3) What was your scoring process like for this game? Were you looking at drafts of the game from a very early stage?

Matthew: Jason and I sat down together as soon as we got the ‘go ahead’ to start the music and we discussed how our workflow would work and what ideas we could draw from, we then had a meeting with the developers and shared some of our ideas and vise-versa.

Jason actually wrote the first piece for this game which was just this descending 4-chord progression, that starts kind of sad, then gets a bit wondrous, and then progressively more and more ‘messed up’ sounding. It is a really great motif that reflects the dark and heavy themes in the game and we decided to base a ton of the music in the game off those 4 chords.

We then divided the sections of the game based off of what was the most inspiring to each of us and went to work. Though as the process went along, those divisions became more and more blurred, which really is the desired effect whenever you have multiple composers working on the same project.

4) We heard that you got some inspiration for this game’s score from other horror titles such as Silent Hill and Resident Evil. Can you elaborate on this? What are some of your favorite horror games?

Matthew: Absolutely. Silent Hill and Resident Evil have made such a strong impact on the horror video-game genre that it’s near impossible not to be influenced by them in some way. The score for Amnesia: The Dark Decent was also a big influence in the way that we chose to use music to reward the player for progressing in the game and not so much ‘background music’ that loops continually.

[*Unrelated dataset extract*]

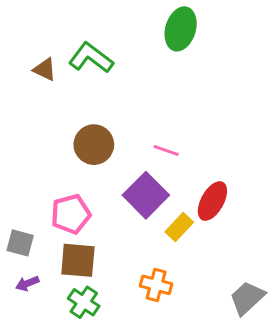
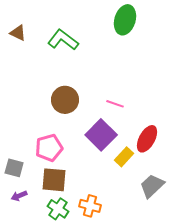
brown triangle: (45, 69) -> (18, 33), moved
orange cross: (156, 285) -> (90, 206), moved
gray trapezoid: (247, 298) -> (152, 186), moved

Jason: The soundtrack of Silent Hill 1 has all these thick layers of groaning ambiences made from scraping metal and other organic textures. It makes for a really dark atmosphere, but it’s barely musical. Silent Hill 2 and 3 have all these lonely, otherworldly songs totally comprised of strange tones and loops. I wanted to create something that fits somewhere in between those two ideas. 

5) You have scored a lot of non-horror gaming titles. Does your approach to a game like COLINA: Legacy differ from a superhero type game?

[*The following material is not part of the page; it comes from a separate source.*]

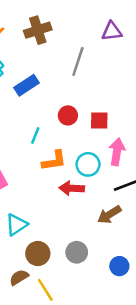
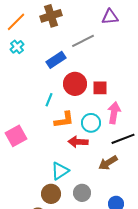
gray line: (78, 61) -> (83, 41), turned 45
blue rectangle: (26, 85) -> (56, 60), moved
red circle: (68, 115) -> (75, 84), size x1.5
cyan triangle: (16, 225) -> (60, 171), moved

Jason: Most definitely! With horror games, I think the mood and atmosphere of a game can help establish the direction for the music. From there, you are given a lot of freedom with how musical or non-musical it can get. The music plays a role that is sometimes informative of things happening in game, and at other times it’s there as background, adding to the vibe. Generally arrangements can vary a lot more in their instrumentation- often times not even having any standard or recognizable instruments.

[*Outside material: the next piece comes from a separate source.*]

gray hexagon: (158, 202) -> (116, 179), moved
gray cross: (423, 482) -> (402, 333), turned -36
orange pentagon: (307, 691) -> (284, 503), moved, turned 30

Matthew: Scoring a game like this is a completely different experience. It really feels less like ‘scoring a game’ in the traditional sense and feels a little bit more on the sound design side. The goal of the music isn’t to have beautiful music that fills the soul and is to be played in a concert hall. The music is meant to get under the player’s skin and into their mind, making them feel uneasy and unsure of what will happen next.

6) What types of instruments did you find yourself using most for this game?

Jason: A lot of content I made was sample instruments created from all the recordings of me bowing random objects around the office. (Metal trashcan lids are great for this if anyone was wondering.) I edited them in a way so they have some sense of musical pitch, but only for short moments. When you layer the sounds on top of each other it creates this interplay in the chords where pitches come and go at different times- it was a pretty cool effect. Other common things I used were vocal drones and samples taken from recordings of random speech and percussive sounds, which were heavily modified with distortion and filters. 

Matthew: I also used a lot of my own voice as textural elements in the music.
But, the majority of the instruments themselves aren’t too strange or out of the ordinary, it was the way that they are used that feels unfamiliar and foreign. A lot of processing and time stretching applied to these sounds beyond recognition lead to the sounds you hear in the game.

7) Given the surge of the horror genre lately, do you think this game could ever be made into a film?

Matthew: That would be amazing, and it would definitely work. There is a lot of great material in the plot that would translate well into a film. Though, it would for sure have to be rated “R” haha.